Stored dataset items
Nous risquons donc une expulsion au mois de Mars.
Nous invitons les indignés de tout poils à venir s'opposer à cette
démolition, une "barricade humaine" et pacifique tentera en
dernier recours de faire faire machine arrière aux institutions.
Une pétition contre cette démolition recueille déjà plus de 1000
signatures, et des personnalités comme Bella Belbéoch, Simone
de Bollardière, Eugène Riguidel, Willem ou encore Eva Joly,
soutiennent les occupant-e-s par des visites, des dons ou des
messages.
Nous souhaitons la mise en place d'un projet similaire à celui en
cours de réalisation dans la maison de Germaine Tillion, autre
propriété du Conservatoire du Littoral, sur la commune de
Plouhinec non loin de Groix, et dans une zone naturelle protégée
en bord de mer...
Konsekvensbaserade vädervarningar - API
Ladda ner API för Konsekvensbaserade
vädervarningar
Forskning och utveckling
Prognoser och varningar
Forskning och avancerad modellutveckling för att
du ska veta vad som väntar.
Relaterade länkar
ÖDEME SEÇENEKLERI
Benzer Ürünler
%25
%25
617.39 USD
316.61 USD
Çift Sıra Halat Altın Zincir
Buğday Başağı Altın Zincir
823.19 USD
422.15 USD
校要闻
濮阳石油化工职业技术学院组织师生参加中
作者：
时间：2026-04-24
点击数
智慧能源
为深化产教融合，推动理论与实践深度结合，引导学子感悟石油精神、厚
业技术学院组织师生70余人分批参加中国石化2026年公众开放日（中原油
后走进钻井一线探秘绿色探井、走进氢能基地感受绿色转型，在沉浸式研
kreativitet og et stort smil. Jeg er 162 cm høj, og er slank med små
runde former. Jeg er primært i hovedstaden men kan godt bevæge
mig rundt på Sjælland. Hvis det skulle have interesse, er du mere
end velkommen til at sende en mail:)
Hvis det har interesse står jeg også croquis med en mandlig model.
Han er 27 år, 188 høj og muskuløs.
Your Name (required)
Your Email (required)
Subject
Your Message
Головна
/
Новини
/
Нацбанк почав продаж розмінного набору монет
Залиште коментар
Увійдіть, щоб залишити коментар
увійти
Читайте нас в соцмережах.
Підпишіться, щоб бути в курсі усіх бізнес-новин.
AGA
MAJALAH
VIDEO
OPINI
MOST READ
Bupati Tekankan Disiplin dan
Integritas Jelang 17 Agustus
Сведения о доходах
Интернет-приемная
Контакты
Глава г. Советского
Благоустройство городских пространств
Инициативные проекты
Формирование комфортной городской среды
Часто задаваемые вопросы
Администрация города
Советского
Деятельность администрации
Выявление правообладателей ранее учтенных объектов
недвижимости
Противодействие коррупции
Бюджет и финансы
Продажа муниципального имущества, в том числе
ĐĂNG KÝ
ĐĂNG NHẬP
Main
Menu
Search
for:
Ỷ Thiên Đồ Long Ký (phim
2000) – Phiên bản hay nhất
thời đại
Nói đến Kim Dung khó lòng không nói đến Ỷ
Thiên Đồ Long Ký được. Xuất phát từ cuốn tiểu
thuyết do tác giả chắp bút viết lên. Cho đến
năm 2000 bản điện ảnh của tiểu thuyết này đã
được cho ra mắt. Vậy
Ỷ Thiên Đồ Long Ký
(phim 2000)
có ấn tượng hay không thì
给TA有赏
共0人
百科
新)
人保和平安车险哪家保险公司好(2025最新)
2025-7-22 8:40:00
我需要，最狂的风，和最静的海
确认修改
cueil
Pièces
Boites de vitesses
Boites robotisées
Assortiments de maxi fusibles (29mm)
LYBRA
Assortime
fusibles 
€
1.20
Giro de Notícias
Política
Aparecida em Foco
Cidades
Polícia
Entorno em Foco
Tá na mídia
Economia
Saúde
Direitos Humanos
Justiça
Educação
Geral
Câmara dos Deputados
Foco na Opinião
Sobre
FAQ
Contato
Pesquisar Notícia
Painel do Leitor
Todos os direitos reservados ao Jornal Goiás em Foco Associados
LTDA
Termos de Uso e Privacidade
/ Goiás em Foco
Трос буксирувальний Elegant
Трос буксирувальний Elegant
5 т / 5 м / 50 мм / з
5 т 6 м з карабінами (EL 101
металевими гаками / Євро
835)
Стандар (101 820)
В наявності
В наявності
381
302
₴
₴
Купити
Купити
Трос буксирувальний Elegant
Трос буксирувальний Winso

• _EXERCISE PROMPT_:
Every entry must be given again exactly as it reads.

• _RESULT OF THE TASK_:
Nous risquons donc une expulsion au mois de Mars.
Nous invitons les indignés de tout poils à venir s'opposer à cette
démolition, une "barricade humaine" et pacifique tentera en
dernier recours de faire faire machine arrière aux institutions.
Une pétition contre cette démolition recueille déjà plus de 1000
signatures, et des personnalités comme Bella Belbéoch, Simone
de Bollardière, Eugène Riguidel, Willem ou encore Eva Joly,
soutiennent les occupant-e-s par des visites, des dons ou des
messages.
Nous souhaitons la mise en place d'un projet similaire à celui en
cours de réalisation dans la maison de Germaine Tillion, autre
propriété du Conservatoire du Littoral, sur la commune de
Plouhinec non loin de Groix, et dans une zone naturelle protégée
en bord de mer...
Konsekvensbaserade vädervarningar - API
Ladda ner API för Konsekvensbaserade
vädervarningar
Forskning och utveckling
Prognoser och varningar
Forskning och avancerad modellutveckling för att
du ska veta vad som väntar.
Relaterade länkar
ÖDEME SEÇENEKLERI
Benzer Ürünler
%25
%25
617.39 USD
316.61 USD
Çift Sıra Halat Altın Zincir
Buğday Başağı Altın Zincir
823.19 USD
422.15 USD
校要闻
濮阳石油化工职业技术学院组织师生参加中
作者：
时间：2026-04-24
点击数
智慧能源
为深化产教融合，推动理论与实践深度结合，引导学子感悟石油精神、厚
业技术学院组织师生70余人分批参加中国石化2026年公众开放日（中原油
后走进钻井一线探秘绿色探井、走进氢能基地感受绿色转型，在沉浸式研
kreativitet og et stort smil. Jeg er 162 cm høj, og er slank med små
runde former. Jeg er primært i hovedstaden men kan godt bevæge
mig rundt på Sjælland. Hvis det skulle have interesse, er du mere
end velkommen til at sende en mail:)
Hvis det har interesse står jeg også croquis med en mandlig model.
Han er 27 år, 188 høj og muskuløs.
Your Name (required)
Your Email (required)
Subject
Your Message
Головна
/
Новини
/
Нацбанк почав продаж розмінного набору монет
Залиште коментар
Увійдіть, щоб залишити коментар
увійти
Читайте нас в соцмережах.
Підпишіться, щоб бути в курсі усіх бізнес-новин.
AGA
MAJALAH
VIDEO
OPINI
MOST READ
Bupati Tekankan Disiplin dan
Integritas Jelang 17 Agustus
Сведения о доходах
Интернет-приемная
Контакты
Глава г. Советского
Благоустройство городских пространств
Инициативные проекты
Формирование комфортной городской среды
Часто задаваемые вопросы
Администрация города
Советского
Деятельность администрации
Выявление правообладателей ранее учтенных объектов
недвижимости
Противодействие коррупции
Бюджет и финансы
Продажа муниципального имущества, в том числе
ĐĂNG KÝ
ĐĂNG NHẬP
Main
Menu
Search
for:
Ỷ Thiên Đồ Long Ký (phim
2000) – Phiên bản hay nhất
thời đại
Nói đến Kim Dung khó lòng không nói đến Ỷ
Thiên Đồ Long Ký được. Xuất phát từ cuốn tiểu
thuyết do tác giả chắp bút viết lên. Cho đến
năm 2000 bản điện ảnh của tiểu thuyết này đã
được cho ra mắt. Vậy
Ỷ Thiên Đồ Long Ký
(phim 2000)
có ấn tượng hay không thì
给TA有赏
共0人
百科
新)
人保和平安车险哪家保险公司好(2025最新)
2025-7-22 8:40:00
我需要，最狂的风，和最静的海
确认修改
cueil
Pièces
Boites de vitesses
Boites robotisées
Assortiments de maxi fusibles (29mm)
LYBRA
Assortime
fusibles 
€
1.20
Giro de Notícias
Política
Aparecida em Foco
Cidades
Polícia
Entorno em Foco
Tá na mídia
Economia
Saúde
Direitos Humanos
Justiça
Educação
Geral
Câmara dos Deputados
Foco na Opinião
Sobre
FAQ
Contato
Pesquisar Notícia
Painel do Leitor
Todos os direitos reservados ao Jornal Goiás em Foco Associados
LTDA
Termos de Uso e Privacidade
/ Goiás em Foco
Трос буксирувальний Elegant
Трос буксирувальний Elegant
5 т / 5 м / 50 мм / з
5 т 6 м з карабінами (EL 101
металевими гаками / Євро
835)
Стандар (101 820)
В наявності
В наявності
381
302
₴
₴
Купити
Купити
Трос буксирувальний Elegant
Трос буксирувальний Winso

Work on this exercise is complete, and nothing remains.